Vê-se que tudo conspira contra quem se engaje, pensa Bock-Côté, na contranarrativa prescrita por uma estrutura midiática que autoriza até mesmo quem deva ser o “oponente respeitável”, um tipo que nunca sairá das linhas traçadas à sua volta — quando se tem o poder de afirmar o que é ou não aceitável num debate, sair dos marcos regulatórios é garantia de ser tratado com desdém ou até mesmo como bufão. Não duvidemos: parte do que assistimos atualmente no mundo é uma tentativa de reestruturação do espaço público para expulsar a parcela da população que se fez audível (com ideias boas ou ruins, o que não vem ao caso aqui). Quer me parecer, então, que a mídia e a academia, em pânico, tentam redefinir os “códigos de respeitabilidade” que moldam o debate cívico — daí o motivo de se teorizar tanto sobre o espaço público, criando-se catracas morais para o acesso a ele. A conversa dita democrática é muito menos aleatória do que parece; quando ela foge das linhas demarcadas, ouve-se um berro de desespero: é preciso “recuperar a razão”, diz-se, justamente para colocar mais cal nas linhas do campo — e por “razão” deve-se entender apenas um único modo de compreender o mundo.

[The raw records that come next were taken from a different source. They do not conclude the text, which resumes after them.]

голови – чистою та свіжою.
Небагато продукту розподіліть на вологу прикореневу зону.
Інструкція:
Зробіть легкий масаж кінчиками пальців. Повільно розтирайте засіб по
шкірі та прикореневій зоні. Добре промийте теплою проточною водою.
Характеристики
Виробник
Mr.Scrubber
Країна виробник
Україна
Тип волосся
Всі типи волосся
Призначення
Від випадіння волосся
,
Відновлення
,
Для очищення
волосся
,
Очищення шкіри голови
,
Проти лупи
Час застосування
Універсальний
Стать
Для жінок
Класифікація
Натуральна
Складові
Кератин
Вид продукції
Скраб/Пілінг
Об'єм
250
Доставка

Por sua vez, Jeffrey K. Tulis, da Universidade do Texas, apontou, em “The Rhetorical Presidency”, que nos Estados Unidos, pelos menos desde Woodrow Wilson, os presidentes livraram-se das amarras formais de uma presidência “dignificada” e distante para conversarem ao pé do ouvido com o povo. A presidência, antes encarnada num paletó e numa gravata, transformou-se numa conversa ao pé da lareira, e foi Wilson, democrata (portanto não trazendo, para alguns, o pecado original de ser republicano), quem legitimou os meios que Donald Trump utilizou de modo exagerado e com certa eficiência — se a televisão tornou os presidentes mais sujeitos a roteiros previamente aprovados, os tuítes de Trump pareciam o mostrar tal como ele é, com alguma sinceridade, mesmo que se diga ser uma “falsa sinceridade” (para usar um oximoro — outra categoria estudada por Avelar), plenamente adequeada à ideia de que nossos líderes devam ser sempre populares; a linha entre ser popular e ser populista, não nos esqueçamos, depende da cabeça de cada cientista político e, obviamente, das preferências ideológicas de jornalistas. Vale dizer: também a “presidência retórica” torna borrado o que se entende por populismo.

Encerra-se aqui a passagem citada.